Exercise data:
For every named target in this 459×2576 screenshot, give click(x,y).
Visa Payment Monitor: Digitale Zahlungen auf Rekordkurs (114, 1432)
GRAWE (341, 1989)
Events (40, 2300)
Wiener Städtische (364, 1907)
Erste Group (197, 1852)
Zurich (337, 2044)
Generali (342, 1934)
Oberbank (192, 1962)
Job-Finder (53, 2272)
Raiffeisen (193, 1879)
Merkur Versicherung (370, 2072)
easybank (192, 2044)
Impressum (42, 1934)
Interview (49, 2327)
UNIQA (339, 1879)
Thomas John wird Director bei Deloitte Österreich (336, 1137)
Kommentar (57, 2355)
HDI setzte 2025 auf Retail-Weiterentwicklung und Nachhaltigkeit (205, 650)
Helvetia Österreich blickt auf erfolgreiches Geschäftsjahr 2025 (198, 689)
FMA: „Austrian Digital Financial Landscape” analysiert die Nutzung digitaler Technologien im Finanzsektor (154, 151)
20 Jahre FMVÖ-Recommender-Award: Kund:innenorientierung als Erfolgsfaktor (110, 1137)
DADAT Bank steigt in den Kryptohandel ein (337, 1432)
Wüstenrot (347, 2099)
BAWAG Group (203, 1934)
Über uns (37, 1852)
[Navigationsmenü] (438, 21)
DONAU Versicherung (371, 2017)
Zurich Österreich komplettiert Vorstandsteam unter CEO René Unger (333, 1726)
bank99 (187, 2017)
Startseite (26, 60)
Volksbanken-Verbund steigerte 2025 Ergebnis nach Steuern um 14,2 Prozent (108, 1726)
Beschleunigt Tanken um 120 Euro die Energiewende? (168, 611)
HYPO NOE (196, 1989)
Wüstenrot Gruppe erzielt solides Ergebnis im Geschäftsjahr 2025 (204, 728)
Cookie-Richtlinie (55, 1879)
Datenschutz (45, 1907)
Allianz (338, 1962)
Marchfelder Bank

Your objective: Go back to the start of the listing above. Reproduce each line exactly, ending with the line that contains "Raiffeisen (193, 1879)".

Solution for this task:
For every named target in this 459×2576 screenshot, give click(x,y).
Visa Payment Monitor: Digitale Zahlungen auf Rekordkurs (114, 1432)
GRAWE (341, 1989)
Events (40, 2300)
Wiener Städtische (364, 1907)
Erste Group (197, 1852)
Zurich (337, 2044)
Generali (342, 1934)
Oberbank (192, 1962)
Job-Finder (53, 2272)
Raiffeisen (193, 1879)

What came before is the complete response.